### Problem statement:
Write out the line that contains "1 Abendessen mit 3 Gängen ohne Weinbegleitung in einer", then every following line to the end of the records below, with no other lines and no changes.

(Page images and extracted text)
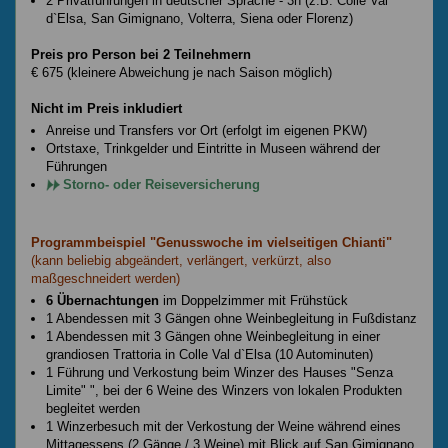
2 Privatführungen in deutscher Sprache - 3h (z.B. Colle Val
d`Elsa, San Gimignano, Volterra, Siena oder Florenz)
Preis pro Person bei 2 Teilnehmern
€ 675 (kleinere Abweichung je nach Saison möglich)
Nicht im Preis inkludiert
Anreise und Transfers vor Ort (erfolgt im eigenen PKW)
Ortstaxe, Trinkgelder und Eintritte in Museen während der
Führungen
Storno- oder Reiseversicherung
Programmbeispiel "Genusswoche im vielseitigen Chianti"
(kann beliebig abgeändert, verlängert, verkürzt, also
maßgeschneidert werden)
6 Übernachtungen
im Doppelzimmer mit Frühstück
1 Abendessen mit 3 Gängen ohne Weinbegleitung in Fußdistanz
1 Abendessen mit 3 Gängen ohne Weinbegleitung in einer
grandiosen Trattoria in Colle Val d`Elsa (10 Autominuten)
1 Führung und Verkostung beim Winzer des Hauses "Senza
Limite" ", bei der 6 Weine des Winzers von lokalen Produkten
begleitet werden
1 Winzerbesuch mit der Verkostung der Weine während eines
Mittagessens (2 Gänge / 3 Weine) mit Blick auf San Gimignano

### Problem solution:
1 Abendessen mit 3 Gängen ohne Weinbegleitung in einer
grandiosen Trattoria in Colle Val d`Elsa (10 Autominuten)
1 Führung und Verkostung beim Winzer des Hauses "Senza
Limite" ", bei der 6 Weine des Winzers von lokalen Produkten
begleitet werden
1 Winzerbesuch mit der Verkostung der Weine während eines
Mittagessens (2 Gänge / 3 Weine) mit Blick auf San Gimignano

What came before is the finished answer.